C’est à Eugène TRAUT, sculpteur à Belfort, que revient la charge de sa conception. Le piédestal carré supportera un obélisque surmonté d’une petite pyramide. D’une hauteur totale de trois mètres soixante-quinze, le matériau sera une pierre blanche. Sur sa face principale, une croix et des palmes. Des plaques de marbre blanc porteront les noms des héros tombés pour leur pays.
Approuvée par un décret du Président de la République le 20 janvier 1920, la délibération du conseil municipal de Buc est désormais officielle. Le monument est inauguré au début de l’année 1921 (je n’ai pas trouvé la date exacte).
« Aux enfants de Buc morts pour la France »

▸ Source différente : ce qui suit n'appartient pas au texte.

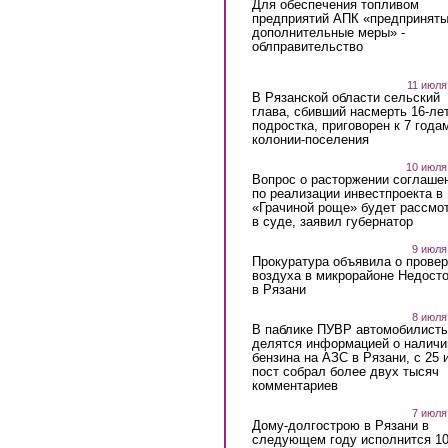
Для обеспечения топливом
предприятий АПК «предпринят
дополнительные меры» -
облправительство
11 июля
В Рязанской области сельский
глава, сбивший насмерть 16-ле
подростка, приговорен к 7 года
колонии-поселения
10 июля
Вопрос о расторжении соглаше
по реализации инвестпроекта в
«Грачиной роще» будет рассмо
в суде, заявил губернатор
9 июля
Прокуратура объявила о провер
воздуха в микрорайоне Недост
в Рязани
8 июля
В паблике ПУВР автомобилист
делятся информацией о наличи
бензина на АЗС в Рязани, с 25 
пост собрал более двух тысяч
комментариев
7 июля
Дому-долгострою в Рязани в
следующем году исполнится 10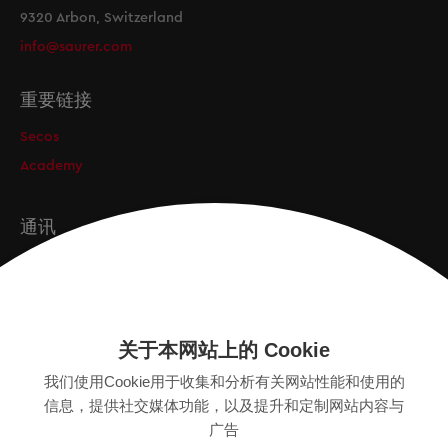
9320 Arbon, Switzerland
info@saurer.com
重要链接
Secos
Academy
通讯
订阅
关于本网站上的 Cookie
版本
我们使用Cookie用于收集和分析有关网站性能和使用的
SITEMAP
信息，提供社交媒体功能，以及提升和定制网站内容与
隐私保护声明
广告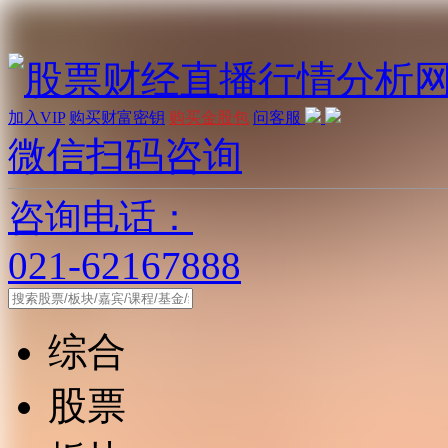
加入VIP
购买财富密钥
购买金股包
问客服
微信扫码咨询
咨询电话：
021-62167888
综合
股票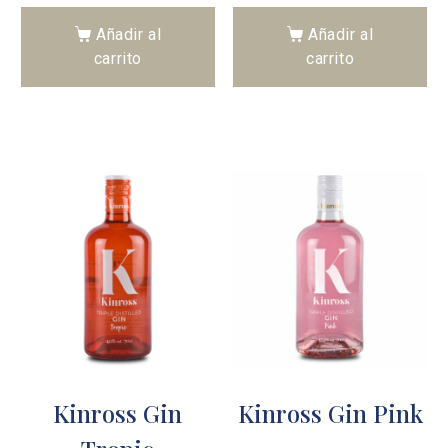
Añadir al
Añadir al
carrito
carrito
Kinross Gin
Kinross Gin Pink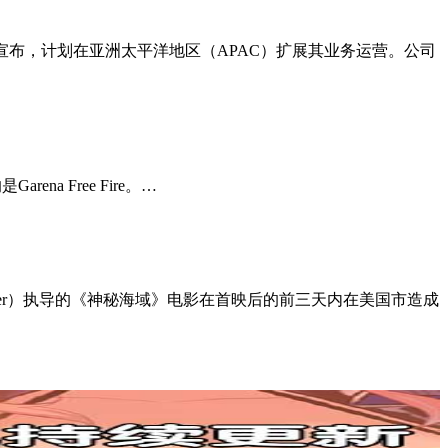
ames 宣布，计划在亚洲太平洋地区（APAC）扩展其业务运营。公司
na Free Fire。…
eischer）执导的《神秘海域》电影在首映后的前三天内在美国市造成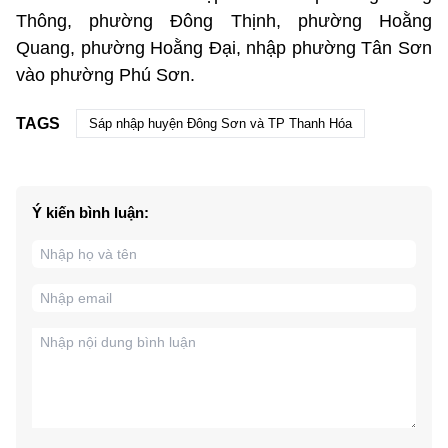
Thông, phường Đông Thịnh, phường Hoằng
Quang, phường Hoằng Đại, nhập phường Tân Sơn
vào phường Phú Sơn.
TAGS
Sáp nhập huyện Đông Sơn và TP Thanh Hóa
Ý kiến bình luận: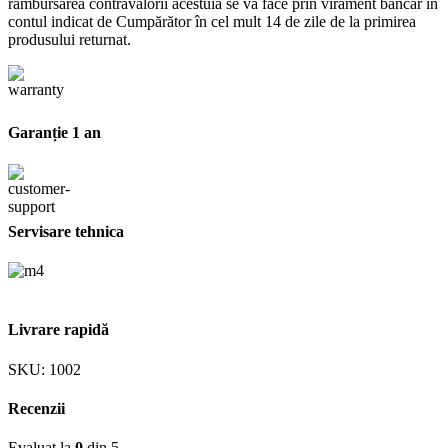
rambursarea contravalorii acestuia se va face prin virament bancar în
contul indicat de Cumpărător în cel mult 14 de zile de la primirea
produsului returnat.
Garanție 1 an
Servisare tehnica
Livrare rapidă
SKU:
1002
Recenzii
Evaluat la
0
din 5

THEVENOT Charles François Émile, tué à Montreux-Jeune (68) le 15.08.1914
PÉQUIGNOT Charles Joseph Victor, tué à Marbotte (55) le 01.10.1914
SIGNE Pierre François, tué à Maizeray (55) le 12.04.1915
ROY Marie Joseph Paul Félix Alphonse François, tué à Souchez (62) le 08.01.1916
PIGUET Marie Charles Émile, tué à Verdun (55) le 28.06.1916
TOURNIER Marie Félix Jean Louis, tué à Loivre (51) le 19.05.1917
ROY Marie Joseph Augustin Georges, décédé en captivité en Allemagne le 10.05.1918
SIGNE Marie Joseph Albert, tué à Ciry-Salsogne le 08.08.1918
TOURNIER Marie François Joseph Firmin, décédé à Vernon (27) le 25.11.1918
Notes
[1] Service historique de la Défense, GG/15/MM/99.
[2] Archives départementales du Territoire-de-Belfort, 2 O 20/3.
[3] En 1919, le Territoire-de-Belfort n’existe pas. Détaché du département du Haut-Rhin après la guerre de 1870-1871, il a porté plusieurs noms comme « arrondissement subsistant du Haut-Rhin » ou « ancien arrondissement de Belfort » ou encore plus simplement « territoire de Belfort » (sans majuscule et sans tiret). Il est alors dirigé par un administrateur et non par un préfet. Après la guerre de 1914-1918, malgré le retour du Haut-Rhin à la France, ce territoire reste indépendant. Ce n’est que le 18 février 1922 qu’il devient officiellement le 90e département français.
Cet article a été rédigé dans le cadre de l’atelier blog proposé par CLG Formation sur le thème « une histoire de guerre ».